TASK ▸
Retype, word for word, every line of the records below starting at the one that contains "Géneros más aceptados" and ending at the one that contains "Rap internacional"; include both of those lines and nothing more.

○ ○ ○

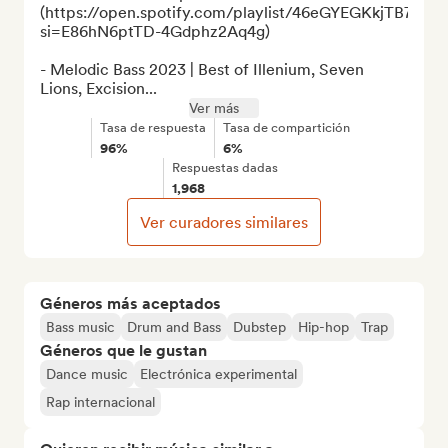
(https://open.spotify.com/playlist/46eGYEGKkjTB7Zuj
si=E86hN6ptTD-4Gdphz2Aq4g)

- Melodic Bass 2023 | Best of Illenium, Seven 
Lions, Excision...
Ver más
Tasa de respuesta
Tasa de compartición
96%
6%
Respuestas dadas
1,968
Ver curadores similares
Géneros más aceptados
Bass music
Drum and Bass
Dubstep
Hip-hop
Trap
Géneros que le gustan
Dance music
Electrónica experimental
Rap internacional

○ ○ ○

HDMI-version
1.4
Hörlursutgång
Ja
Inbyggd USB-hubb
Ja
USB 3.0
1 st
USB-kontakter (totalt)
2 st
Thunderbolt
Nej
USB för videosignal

○ ○ ○

EXERCISE RESULT ▸
Géneros más aceptados
Bass music
Drum and Bass
Dubstep
Hip-hop
Trap
Géneros que le gustan
Dance music
Electrónica experimental
Rap internacional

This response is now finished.